■ Extracted material
★ ★ ★ ★ ★

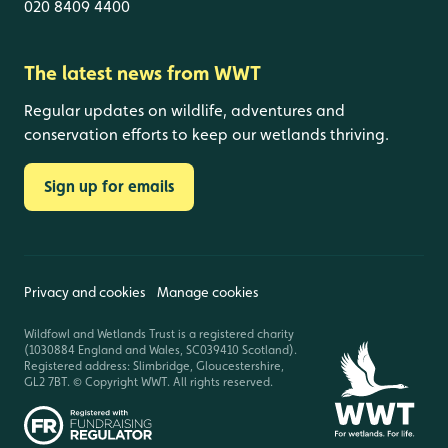
020 8409 4400
The latest news from WWT
Regular updates on wildlife, adventures and
conservation efforts to keep our wetlands thriving.
Sign up for emails
Privacy and cookies
Manage cookies
Wildfowl and Wetlands Trust is a registered charity
(1030884 England and Wales, SC039410 Scotland).
Registered address: Slimbridge, Gloucestershire,
GL2 7BT. © Copyright WWT. All rights reserved.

★ ★ ★ ★ ★

■ Problem
I need every line of the material that includes "cookies", so please copy them out.

■ Task solution
Privacy and cookies
Manage cookies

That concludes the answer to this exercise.